CORAL SPRINGS, FL – If standing in front of strangers and debating the merits of old laws scares you, imagine doing that at age nine or 10.
A dozen fourth and fifth graders at Park Springs Elementary in Coral Springs are taking on that challenge as members of the school’s debate team. At a young age, they are learning the skills of lawyers, legislators, and judges by turning facts into strong arguments, listening critically to challengers, and speaking in the right pace and clear tone.
“They’ve learned to use all of this knowledge and put it on a beautifully structured format,” said Stefania Giraldo, a teacher at the school who coaches the debate team.
A debate craze is sweeping local schools.
Debate clubs and tournaments are no longer reserved for middle schools and high schools. They’re now in elementary schools.
Close to 100 elementary schools in Broward County -- totaling nearly 5,000 students -- are participating in debate.
“Some of these (students) are as young as first grade, and we even have pre-k at two of our schools,” said Megan Loden West, civic engagement curriculum supervisor in the department of applied learning at the Broward County schools district, in an email.
She said the district has made offering a comprehensive debate program a priority at all school levels, including elementary schools.

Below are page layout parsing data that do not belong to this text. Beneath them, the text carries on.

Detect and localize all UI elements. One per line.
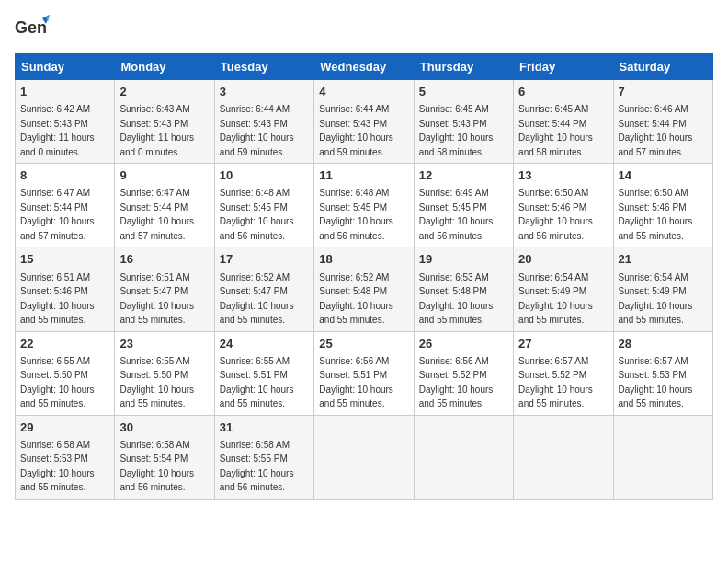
calendar-cell: 2 Sunrise: 6:43 AMSunset: 5:43 PMDayligh… xyxy=(115,80,214,164)
calendar-cell: 21 Sunrise: 6:54 AMSunset: 5:49 PMDaylig… xyxy=(613,247,712,331)
calendar-body: 1 Sunrise: 6:42 AMSunset: 5:43 PMDayligh… xyxy=(16,80,713,500)
cell-info: Sunrise: 6:54 AMSunset: 5:49 PMDaylight:… xyxy=(518,272,593,326)
calendar-cell: 9 Sunrise: 6:47 AMSunset: 5:44 PMDayligh… xyxy=(115,164,214,247)
calendar-cell: 3 Sunrise: 6:44 AMSunset: 5:43 PMDayligh… xyxy=(214,80,313,164)
calendar-cell: 27 Sunrise: 6:57 AMSunset: 5:52 PMDaylig… xyxy=(514,331,613,415)
cell-info: Sunrise: 6:51 AMSunset: 5:47 PMDaylight:… xyxy=(119,272,194,326)
calendar-cell: 4 Sunrise: 6:44 AMSunset: 5:43 PMDayligh… xyxy=(314,80,414,164)
calendar-cell: 14 Sunrise: 6:50 AMSunset: 5:46 PMDaylig… xyxy=(613,164,712,247)
calendar-cell: 7 Sunrise: 6:46 AMSunset: 5:44 PMDayligh… xyxy=(613,80,712,164)
calendar-cell: 20 Sunrise: 6:54 AMSunset: 5:49 PMDaylig… xyxy=(514,247,613,331)
day-number: 29 xyxy=(20,419,109,436)
day-number: 2 xyxy=(119,84,209,100)
calendar-cell: 25 Sunrise: 6:56 AMSunset: 5:51 PMDaylig… xyxy=(314,331,414,415)
calendar-cell xyxy=(514,415,613,499)
day-number: 18 xyxy=(319,251,408,268)
cell-info: Sunrise: 6:58 AMSunset: 5:53 PMDaylight:… xyxy=(20,440,95,493)
cell-info: Sunrise: 6:45 AMSunset: 5:43 PMDaylight:… xyxy=(419,104,494,157)
day-number: 20 xyxy=(518,251,608,268)
calendar-week-4: 22 Sunrise: 6:55 AMSunset: 5:50 PMDaylig… xyxy=(16,331,713,415)
calendar-cell: 31 Sunrise: 6:58 AMSunset: 5:55 PMDaylig… xyxy=(214,415,313,499)
cell-info: Sunrise: 6:55 AMSunset: 5:51 PMDaylight:… xyxy=(220,356,294,409)
cell-info: Sunrise: 6:56 AMSunset: 5:52 PMDaylight:… xyxy=(419,356,494,409)
weekday-header-thursday: Thursday xyxy=(414,54,513,80)
calendar-week-3: 15 Sunrise: 6:51 AMSunset: 5:46 PMDaylig… xyxy=(16,247,713,331)
calendar-cell: 24 Sunrise: 6:55 AMSunset: 5:51 PMDaylig… xyxy=(214,331,313,415)
day-number: 6 xyxy=(518,84,608,100)
weekday-header-sunday: Sunday xyxy=(16,54,115,80)
cell-info: Sunrise: 6:47 AMSunset: 5:44 PMDaylight:… xyxy=(20,188,95,241)
cell-info: Sunrise: 6:56 AMSunset: 5:51 PMDaylight:… xyxy=(319,356,393,409)
cell-info: Sunrise: 6:48 AMSunset: 5:45 PMDaylight:… xyxy=(319,188,393,241)
day-number: 23 xyxy=(119,336,209,352)
cell-info: Sunrise: 6:54 AMSunset: 5:49 PMDaylight:… xyxy=(619,272,693,326)
page-header: Gen xyxy=(15,15,713,44)
cell-info: Sunrise: 6:53 AMSunset: 5:48 PMDaylight:… xyxy=(419,272,494,326)
cell-info: Sunrise: 6:55 AMSunset: 5:50 PMDaylight:… xyxy=(119,356,194,409)
logo-icon: Gen xyxy=(15,15,50,44)
calendar-cell: 19 Sunrise: 6:53 AMSunset: 5:48 PMDaylig… xyxy=(414,247,513,331)
calendar-cell: 11 Sunrise: 6:48 AMSunset: 5:45 PMDaylig… xyxy=(314,164,414,247)
cell-info: Sunrise: 6:55 AMSunset: 5:50 PMDaylight:… xyxy=(20,356,95,409)
calendar-week-1: 1 Sunrise: 6:42 AMSunset: 5:43 PMDayligh… xyxy=(16,80,713,164)
calendar-cell: 6 Sunrise: 6:45 AMSunset: 5:44 PMDayligh… xyxy=(514,80,613,164)
day-number: 13 xyxy=(518,167,608,184)
day-number: 12 xyxy=(419,167,508,184)
cell-info: Sunrise: 6:44 AMSunset: 5:43 PMDaylight:… xyxy=(319,104,393,157)
day-number: 7 xyxy=(619,84,708,100)
calendar-cell: 16 Sunrise: 6:51 AMSunset: 5:47 PMDaylig… xyxy=(115,247,214,331)
cell-info: Sunrise: 6:42 AMSunset: 5:43 PMDaylight:… xyxy=(20,104,95,157)
day-number: 4 xyxy=(319,84,408,100)
day-number: 9 xyxy=(119,167,209,184)
calendar-cell: 1 Sunrise: 6:42 AMSunset: 5:43 PMDayligh… xyxy=(16,80,115,164)
calendar-cell: 28 Sunrise: 6:57 AMSunset: 5:53 PMDaylig… xyxy=(613,331,712,415)
weekday-header-row: SundayMondayTuesdayWednesdayThursdayFrid… xyxy=(16,54,713,80)
calendar-cell: 5 Sunrise: 6:45 AMSunset: 5:43 PMDayligh… xyxy=(414,80,513,164)
weekday-header-monday: Monday xyxy=(115,54,214,80)
calendar-cell xyxy=(414,415,513,499)
day-number: 8 xyxy=(20,167,109,184)
day-number: 17 xyxy=(220,251,309,268)
svg-text:Gen: Gen xyxy=(15,18,47,37)
cell-info: Sunrise: 6:47 AMSunset: 5:44 PMDaylight:… xyxy=(119,188,194,241)
cell-info: Sunrise: 6:51 AMSunset: 5:46 PMDaylight:… xyxy=(20,272,95,326)
day-number: 10 xyxy=(220,167,309,184)
calendar-table: SundayMondayTuesdayWednesdayThursdayFrid… xyxy=(15,53,713,500)
day-number: 1 xyxy=(20,84,109,100)
calendar-cell: 8 Sunrise: 6:47 AMSunset: 5:44 PMDayligh… xyxy=(16,164,115,247)
day-number: 30 xyxy=(119,419,209,436)
calendar-cell: 10 Sunrise: 6:48 AMSunset: 5:45 PMDaylig… xyxy=(214,164,313,247)
cell-info: Sunrise: 6:58 AMSunset: 5:54 PMDaylight:… xyxy=(119,440,194,493)
cell-info: Sunrise: 6:57 AMSunset: 5:53 PMDaylight:… xyxy=(619,356,693,409)
calendar-cell: 13 Sunrise: 6:50 AMSunset: 5:46 PMDaylig… xyxy=(514,164,613,247)
calendar-cell: 30 Sunrise: 6:58 AMSunset: 5:54 PMDaylig… xyxy=(115,415,214,499)
cell-info: Sunrise: 6:50 AMSunset: 5:46 PMDaylight:… xyxy=(518,188,593,241)
day-number: 11 xyxy=(319,167,408,184)
calendar-cell: 22 Sunrise: 6:55 AMSunset: 5:50 PMDaylig… xyxy=(16,331,115,415)
cell-info: Sunrise: 6:57 AMSunset: 5:52 PMDaylight:… xyxy=(518,356,593,409)
calendar-cell: 15 Sunrise: 6:51 AMSunset: 5:46 PMDaylig… xyxy=(16,247,115,331)
day-number: 21 xyxy=(619,251,708,268)
calendar-cell xyxy=(613,415,712,499)
weekday-header-wednesday: Wednesday xyxy=(314,54,414,80)
calendar-cell: 23 Sunrise: 6:55 AMSunset: 5:50 PMDaylig… xyxy=(115,331,214,415)
cell-info: Sunrise: 6:52 AMSunset: 5:48 PMDaylight:… xyxy=(319,272,393,326)
weekday-header-saturday: Saturday xyxy=(613,54,712,80)
cell-info: Sunrise: 6:45 AMSunset: 5:44 PMDaylight:… xyxy=(518,104,593,157)
day-number: 16 xyxy=(119,251,209,268)
calendar-cell: 12 Sunrise: 6:49 AMSunset: 5:45 PMDaylig… xyxy=(414,164,513,247)
day-number: 28 xyxy=(619,336,708,352)
day-number: 31 xyxy=(220,419,309,436)
day-number: 5 xyxy=(419,84,508,100)
cell-info: Sunrise: 6:43 AMSunset: 5:43 PMDaylight:… xyxy=(119,104,194,157)
cell-info: Sunrise: 6:52 AMSunset: 5:47 PMDaylight:… xyxy=(220,272,294,326)
calendar-cell xyxy=(314,415,414,499)
calendar-cell: 18 Sunrise: 6:52 AMSunset: 5:48 PMDaylig… xyxy=(314,247,414,331)
cell-info: Sunrise: 6:48 AMSunset: 5:45 PMDaylight:… xyxy=(220,188,294,241)
calendar-week-2: 8 Sunrise: 6:47 AMSunset: 5:44 PMDayligh… xyxy=(16,164,713,247)
day-number: 25 xyxy=(319,336,408,352)
weekday-header-tuesday: Tuesday xyxy=(214,54,313,80)
calendar-week-5: 29 Sunrise: 6:58 AMSunset: 5:53 PMDaylig… xyxy=(16,415,713,499)
logo: Gen xyxy=(15,15,53,44)
day-number: 14 xyxy=(619,167,708,184)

“We are certainly the only place offering multiple competitive opportunities a year. To our knowledge, no other counties in Florida are doing the same thing,” she said.
At Park Springs Elementary, the debate club has been around for two years. The team has won six medals at competitions, including a first-place finish last week in the impromptu category at a tournament.
The group is made up of children from all backgrounds.
“Debate is all-inclusive,” said Katie Policastro, the school’s principal.
Too often, students in elementary schools tend to prefer extra-curricular activities that involve sports or dancing, and debate gives children who aren’t interested in athletics an opportunity to excel at something else, said Bart Sheib, another debate coach at the school.
“This gives them another outlet to compete on levels that are really high,” Sheib said.
Giraldo, a two-year teacher at the school who also mentors 17 other schools in debate, said children, even at such a young age, have the ability to shine at debate.
“They’re like sponges and their brains are so malleable at this point that anything you throw at them, they can conceptualize it and put it right into a speech or writing,” she said.
Many students involved in debate at Park Springs Elementary have shown improvements in writing and reading, the teachers said. National research has found that debate helps youth express themselves, organize their thoughts, and listen better.
For Policastro, that’s all good. She expects her school’s debate club to expand as debate’s popularity continues to grow.